Question

In a single-slit diffraction experiment, there is a minimum of intensity for orange light (λ = 600 nm) and a minimum of intensity for blue-green light (λ = 500 nm) at the same angle of 1.00 mrad. For what minimum slit width is this possible?

Short answer

The minimum slit width is 3 mm.

Step-by-step solution

Single slit Diffraction condition

The angles at which the dark fringes are observed in a single slit diffraction experiment follow a condition given below,

$\mathit{a}\mathit{s}\mathit{i}\mathit{n}\mathit{\theta }\mathbf{=}\mathit{m}\mathit{\lambda }\mathbf{}\mathbf{}\mathbf{}\mathit{m}\mathbf{=}\mathbf{1}\mathbf{,}\mathbf{}\mathbf{2}\mathbf{,}\mathbf{}\mathbf{3}\mathbf{,}\mathbf{.}\mathbf{.}\mathbf{.}$(minima, i.e., dark fringes)

Where a is the slit width and λ is the wavelength of light.

Minimum slit width

The minimum intensity for 600 nm orange light is observed at 1.00 mrad.
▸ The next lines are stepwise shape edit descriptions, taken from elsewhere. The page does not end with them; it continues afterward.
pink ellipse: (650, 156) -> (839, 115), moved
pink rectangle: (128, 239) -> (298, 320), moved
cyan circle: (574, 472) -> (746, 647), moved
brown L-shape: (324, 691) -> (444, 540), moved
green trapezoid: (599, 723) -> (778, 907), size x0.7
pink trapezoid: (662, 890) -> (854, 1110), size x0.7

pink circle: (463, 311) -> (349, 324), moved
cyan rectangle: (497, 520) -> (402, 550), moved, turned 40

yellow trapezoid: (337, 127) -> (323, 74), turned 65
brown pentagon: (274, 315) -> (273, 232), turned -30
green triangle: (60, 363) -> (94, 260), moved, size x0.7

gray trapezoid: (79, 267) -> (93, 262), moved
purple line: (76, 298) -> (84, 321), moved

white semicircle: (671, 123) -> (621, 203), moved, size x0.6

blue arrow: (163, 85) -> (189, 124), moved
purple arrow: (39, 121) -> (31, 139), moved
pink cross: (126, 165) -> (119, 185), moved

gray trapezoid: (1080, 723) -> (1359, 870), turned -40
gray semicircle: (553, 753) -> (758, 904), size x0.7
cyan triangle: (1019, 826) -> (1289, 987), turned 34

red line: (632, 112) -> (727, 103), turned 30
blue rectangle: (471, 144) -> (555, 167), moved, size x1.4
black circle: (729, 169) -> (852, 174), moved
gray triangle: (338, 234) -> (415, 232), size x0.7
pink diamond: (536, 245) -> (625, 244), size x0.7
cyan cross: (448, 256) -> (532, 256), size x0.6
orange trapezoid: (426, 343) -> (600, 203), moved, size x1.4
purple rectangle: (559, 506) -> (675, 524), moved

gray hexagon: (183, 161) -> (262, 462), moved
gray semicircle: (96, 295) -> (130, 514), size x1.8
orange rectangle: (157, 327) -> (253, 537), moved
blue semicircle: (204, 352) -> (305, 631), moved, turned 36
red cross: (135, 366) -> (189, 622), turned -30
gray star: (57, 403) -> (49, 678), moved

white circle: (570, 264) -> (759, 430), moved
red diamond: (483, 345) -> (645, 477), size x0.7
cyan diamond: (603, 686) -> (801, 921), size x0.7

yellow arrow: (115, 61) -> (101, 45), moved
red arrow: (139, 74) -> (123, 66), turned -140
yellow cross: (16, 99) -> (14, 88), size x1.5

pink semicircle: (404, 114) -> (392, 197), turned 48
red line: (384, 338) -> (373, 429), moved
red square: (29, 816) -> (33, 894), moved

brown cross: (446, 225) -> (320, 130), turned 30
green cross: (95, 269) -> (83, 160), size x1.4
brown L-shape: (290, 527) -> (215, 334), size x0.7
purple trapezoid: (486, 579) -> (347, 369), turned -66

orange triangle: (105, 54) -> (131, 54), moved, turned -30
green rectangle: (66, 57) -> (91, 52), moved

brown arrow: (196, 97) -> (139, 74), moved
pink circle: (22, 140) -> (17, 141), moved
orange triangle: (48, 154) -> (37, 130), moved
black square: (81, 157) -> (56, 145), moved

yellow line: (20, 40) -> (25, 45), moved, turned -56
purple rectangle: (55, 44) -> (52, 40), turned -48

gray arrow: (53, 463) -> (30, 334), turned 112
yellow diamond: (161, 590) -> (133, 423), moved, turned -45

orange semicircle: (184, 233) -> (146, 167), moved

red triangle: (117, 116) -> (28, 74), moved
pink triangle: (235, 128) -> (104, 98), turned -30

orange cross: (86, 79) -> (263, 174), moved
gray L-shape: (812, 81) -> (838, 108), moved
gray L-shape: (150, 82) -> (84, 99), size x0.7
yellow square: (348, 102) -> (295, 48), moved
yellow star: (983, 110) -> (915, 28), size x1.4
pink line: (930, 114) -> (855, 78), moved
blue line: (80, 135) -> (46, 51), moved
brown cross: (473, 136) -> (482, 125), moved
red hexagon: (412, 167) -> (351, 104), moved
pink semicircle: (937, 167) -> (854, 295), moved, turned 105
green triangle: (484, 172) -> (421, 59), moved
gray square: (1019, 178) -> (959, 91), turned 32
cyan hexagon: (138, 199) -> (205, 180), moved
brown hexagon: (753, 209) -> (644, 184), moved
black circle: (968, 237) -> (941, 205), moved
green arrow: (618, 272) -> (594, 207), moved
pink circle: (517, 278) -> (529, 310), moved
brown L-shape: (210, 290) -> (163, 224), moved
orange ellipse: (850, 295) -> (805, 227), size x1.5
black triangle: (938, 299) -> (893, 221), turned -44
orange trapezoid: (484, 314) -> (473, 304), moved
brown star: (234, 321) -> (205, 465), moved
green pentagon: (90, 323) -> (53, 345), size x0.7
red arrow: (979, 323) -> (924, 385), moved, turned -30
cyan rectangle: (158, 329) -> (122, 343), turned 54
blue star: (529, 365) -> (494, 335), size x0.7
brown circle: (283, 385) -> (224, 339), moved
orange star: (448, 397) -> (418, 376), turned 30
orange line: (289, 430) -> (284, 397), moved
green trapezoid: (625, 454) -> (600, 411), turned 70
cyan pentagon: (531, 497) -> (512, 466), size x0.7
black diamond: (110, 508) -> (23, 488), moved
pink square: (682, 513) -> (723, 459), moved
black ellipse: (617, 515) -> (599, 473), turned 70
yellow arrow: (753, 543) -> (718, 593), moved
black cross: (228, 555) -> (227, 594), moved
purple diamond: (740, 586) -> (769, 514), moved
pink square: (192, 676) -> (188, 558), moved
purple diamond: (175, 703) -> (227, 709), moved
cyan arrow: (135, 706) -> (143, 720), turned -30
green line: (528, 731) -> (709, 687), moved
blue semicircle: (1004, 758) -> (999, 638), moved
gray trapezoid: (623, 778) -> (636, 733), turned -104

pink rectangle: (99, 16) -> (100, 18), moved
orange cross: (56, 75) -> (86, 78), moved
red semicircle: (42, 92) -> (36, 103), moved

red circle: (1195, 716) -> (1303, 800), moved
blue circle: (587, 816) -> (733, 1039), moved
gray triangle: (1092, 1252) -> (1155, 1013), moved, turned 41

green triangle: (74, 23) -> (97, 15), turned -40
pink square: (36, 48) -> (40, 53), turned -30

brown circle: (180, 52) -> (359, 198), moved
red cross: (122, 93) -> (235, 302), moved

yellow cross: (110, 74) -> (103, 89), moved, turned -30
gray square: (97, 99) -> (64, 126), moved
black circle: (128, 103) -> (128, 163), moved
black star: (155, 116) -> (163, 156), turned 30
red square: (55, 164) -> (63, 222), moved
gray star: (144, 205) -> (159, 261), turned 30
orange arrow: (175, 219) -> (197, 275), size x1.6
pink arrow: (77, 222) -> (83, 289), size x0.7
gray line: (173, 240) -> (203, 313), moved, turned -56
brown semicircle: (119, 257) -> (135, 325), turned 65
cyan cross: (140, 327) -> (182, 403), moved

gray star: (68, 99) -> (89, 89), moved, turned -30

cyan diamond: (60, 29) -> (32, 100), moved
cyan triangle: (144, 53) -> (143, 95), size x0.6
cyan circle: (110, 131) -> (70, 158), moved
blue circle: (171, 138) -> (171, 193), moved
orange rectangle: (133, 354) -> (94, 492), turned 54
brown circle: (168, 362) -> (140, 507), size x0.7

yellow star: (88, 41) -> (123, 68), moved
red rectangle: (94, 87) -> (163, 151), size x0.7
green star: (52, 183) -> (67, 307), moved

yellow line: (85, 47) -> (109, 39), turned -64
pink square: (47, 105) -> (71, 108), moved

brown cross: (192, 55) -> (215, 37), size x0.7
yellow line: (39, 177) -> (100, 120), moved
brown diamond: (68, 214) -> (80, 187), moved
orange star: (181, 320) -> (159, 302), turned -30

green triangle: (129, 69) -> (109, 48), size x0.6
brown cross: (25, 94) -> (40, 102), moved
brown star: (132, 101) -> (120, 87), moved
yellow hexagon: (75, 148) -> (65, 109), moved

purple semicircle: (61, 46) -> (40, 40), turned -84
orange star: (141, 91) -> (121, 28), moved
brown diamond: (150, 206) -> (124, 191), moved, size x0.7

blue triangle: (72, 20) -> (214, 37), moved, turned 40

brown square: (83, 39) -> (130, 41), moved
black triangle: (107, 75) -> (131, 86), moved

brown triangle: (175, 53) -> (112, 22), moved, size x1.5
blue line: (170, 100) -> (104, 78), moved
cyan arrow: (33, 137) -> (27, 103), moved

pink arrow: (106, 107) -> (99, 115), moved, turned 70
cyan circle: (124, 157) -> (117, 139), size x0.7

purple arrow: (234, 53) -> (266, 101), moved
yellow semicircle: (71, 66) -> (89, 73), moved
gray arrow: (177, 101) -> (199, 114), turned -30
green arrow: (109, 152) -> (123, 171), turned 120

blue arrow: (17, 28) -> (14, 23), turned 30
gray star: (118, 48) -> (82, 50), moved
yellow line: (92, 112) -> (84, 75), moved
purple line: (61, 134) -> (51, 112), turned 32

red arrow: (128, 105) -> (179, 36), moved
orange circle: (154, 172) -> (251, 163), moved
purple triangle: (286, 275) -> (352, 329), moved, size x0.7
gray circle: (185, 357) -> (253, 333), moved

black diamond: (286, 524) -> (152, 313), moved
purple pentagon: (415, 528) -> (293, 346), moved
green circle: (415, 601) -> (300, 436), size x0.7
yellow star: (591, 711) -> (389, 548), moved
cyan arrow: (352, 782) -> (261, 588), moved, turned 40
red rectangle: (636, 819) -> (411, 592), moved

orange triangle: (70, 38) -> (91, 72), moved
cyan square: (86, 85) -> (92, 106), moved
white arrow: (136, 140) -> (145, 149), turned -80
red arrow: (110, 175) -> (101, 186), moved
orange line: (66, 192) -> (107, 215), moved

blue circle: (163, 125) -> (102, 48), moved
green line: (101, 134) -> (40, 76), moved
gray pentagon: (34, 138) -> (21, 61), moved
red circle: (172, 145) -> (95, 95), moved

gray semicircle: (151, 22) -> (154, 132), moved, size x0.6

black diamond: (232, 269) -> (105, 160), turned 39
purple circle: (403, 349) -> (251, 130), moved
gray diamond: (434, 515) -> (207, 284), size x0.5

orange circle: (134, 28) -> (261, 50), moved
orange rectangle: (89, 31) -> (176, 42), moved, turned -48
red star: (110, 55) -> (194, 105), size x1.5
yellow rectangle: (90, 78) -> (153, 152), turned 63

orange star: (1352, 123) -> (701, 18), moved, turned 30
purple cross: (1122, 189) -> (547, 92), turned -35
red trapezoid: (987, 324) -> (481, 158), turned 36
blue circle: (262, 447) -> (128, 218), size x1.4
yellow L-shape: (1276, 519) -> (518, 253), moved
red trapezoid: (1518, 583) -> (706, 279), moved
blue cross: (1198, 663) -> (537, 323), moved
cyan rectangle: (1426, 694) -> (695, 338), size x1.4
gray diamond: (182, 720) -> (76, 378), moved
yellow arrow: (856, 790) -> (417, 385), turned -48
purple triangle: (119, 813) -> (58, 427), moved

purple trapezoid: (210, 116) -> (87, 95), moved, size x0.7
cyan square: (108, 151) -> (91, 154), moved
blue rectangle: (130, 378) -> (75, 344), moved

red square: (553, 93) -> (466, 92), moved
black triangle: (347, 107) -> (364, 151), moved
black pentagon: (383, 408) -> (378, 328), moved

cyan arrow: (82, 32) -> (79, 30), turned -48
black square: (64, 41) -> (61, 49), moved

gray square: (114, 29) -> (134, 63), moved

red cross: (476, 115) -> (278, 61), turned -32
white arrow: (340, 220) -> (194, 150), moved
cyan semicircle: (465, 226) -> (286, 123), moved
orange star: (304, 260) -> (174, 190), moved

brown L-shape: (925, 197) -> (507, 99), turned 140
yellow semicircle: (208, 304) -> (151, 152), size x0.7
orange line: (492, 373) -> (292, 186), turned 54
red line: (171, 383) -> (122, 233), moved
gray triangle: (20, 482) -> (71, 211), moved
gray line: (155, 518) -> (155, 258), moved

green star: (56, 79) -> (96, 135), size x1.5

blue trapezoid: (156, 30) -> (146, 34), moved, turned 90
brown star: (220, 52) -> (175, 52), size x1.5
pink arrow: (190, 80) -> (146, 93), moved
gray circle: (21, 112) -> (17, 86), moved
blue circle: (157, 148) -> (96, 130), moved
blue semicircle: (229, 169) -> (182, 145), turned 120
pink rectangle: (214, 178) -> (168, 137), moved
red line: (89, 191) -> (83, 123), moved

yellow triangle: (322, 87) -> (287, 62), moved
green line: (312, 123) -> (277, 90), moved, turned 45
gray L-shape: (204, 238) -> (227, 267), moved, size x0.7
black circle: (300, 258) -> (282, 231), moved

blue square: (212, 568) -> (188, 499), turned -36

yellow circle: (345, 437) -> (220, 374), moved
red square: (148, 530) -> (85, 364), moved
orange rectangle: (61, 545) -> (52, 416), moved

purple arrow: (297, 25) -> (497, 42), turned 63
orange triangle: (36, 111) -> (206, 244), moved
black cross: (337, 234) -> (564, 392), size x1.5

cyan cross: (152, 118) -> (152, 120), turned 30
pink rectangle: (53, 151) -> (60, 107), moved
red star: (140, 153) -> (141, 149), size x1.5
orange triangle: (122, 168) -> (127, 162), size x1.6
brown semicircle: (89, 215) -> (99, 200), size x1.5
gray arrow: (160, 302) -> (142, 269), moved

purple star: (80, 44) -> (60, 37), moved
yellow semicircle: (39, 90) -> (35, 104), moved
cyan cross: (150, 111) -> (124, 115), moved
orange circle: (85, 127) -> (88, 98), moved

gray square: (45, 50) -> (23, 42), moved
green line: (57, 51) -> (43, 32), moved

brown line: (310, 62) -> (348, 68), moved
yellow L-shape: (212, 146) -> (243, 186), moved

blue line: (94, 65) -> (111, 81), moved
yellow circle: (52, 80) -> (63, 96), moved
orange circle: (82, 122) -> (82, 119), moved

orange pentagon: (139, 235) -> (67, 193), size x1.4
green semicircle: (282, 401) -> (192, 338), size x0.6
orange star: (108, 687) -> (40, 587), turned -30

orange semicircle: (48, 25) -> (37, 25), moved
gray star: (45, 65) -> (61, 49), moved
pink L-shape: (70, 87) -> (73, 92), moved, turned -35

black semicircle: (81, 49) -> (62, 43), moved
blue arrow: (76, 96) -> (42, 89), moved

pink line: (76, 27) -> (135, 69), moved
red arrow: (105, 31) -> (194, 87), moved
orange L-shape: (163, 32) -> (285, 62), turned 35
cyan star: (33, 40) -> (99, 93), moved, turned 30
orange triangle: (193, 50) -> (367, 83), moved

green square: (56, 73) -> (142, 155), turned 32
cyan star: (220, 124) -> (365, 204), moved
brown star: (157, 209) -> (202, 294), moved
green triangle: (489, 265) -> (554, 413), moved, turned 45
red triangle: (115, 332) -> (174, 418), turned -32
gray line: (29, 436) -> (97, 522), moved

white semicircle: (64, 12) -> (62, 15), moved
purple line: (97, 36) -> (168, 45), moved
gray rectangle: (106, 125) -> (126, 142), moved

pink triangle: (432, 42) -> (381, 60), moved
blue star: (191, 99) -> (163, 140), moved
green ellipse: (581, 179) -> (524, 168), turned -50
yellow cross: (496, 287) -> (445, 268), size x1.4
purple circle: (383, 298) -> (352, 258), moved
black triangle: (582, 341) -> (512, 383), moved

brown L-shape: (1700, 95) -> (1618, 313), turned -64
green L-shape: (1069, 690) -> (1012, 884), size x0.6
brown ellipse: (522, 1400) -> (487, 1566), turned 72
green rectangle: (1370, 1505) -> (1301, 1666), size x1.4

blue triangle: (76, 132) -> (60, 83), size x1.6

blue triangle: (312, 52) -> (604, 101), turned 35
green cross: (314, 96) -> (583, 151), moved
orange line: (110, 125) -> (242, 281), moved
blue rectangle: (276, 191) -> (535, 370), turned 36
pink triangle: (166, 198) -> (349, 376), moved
The condition for these minima is

$a\sin \left(1.00mrad\right)=m\left(600nm\right)$

For 500 nm blue-green light, the minimum intensity is observed at 1.00 mrad. The condition for these minima is

$a\sin \left(1.00mrad\right)=m\text{'}\left(500nm\right)$

It is unknown to this point at which order of the minimum intensity for both wavelengths has the same location, i.e., angle.

As the slit is common to both wavelengths, therefore equating the two condition equations

$m\left(600nm\right)=m\text{'}\left(500nm\right)$

The above equation will only be true if$\text{m}=5$ and $\text{m'}=6$. Therefore, insert any one value of the order of minima into its corresponding condition.

$$\begin{gathered} a\sin \left(1.00mrad\right)=\left(6\right)\left(500nm\right) \\ a=\frac{\left(6\right)\left(500nm\right)}{\sin \left(1.00mrad\right)} \\ a=3\times {10}^{-3}m\left(\frac{1mm}{{10}^{-3}m}\right) \\ a=3mm \end{gathered}$$

Hence the minimum slit width is 3 mm.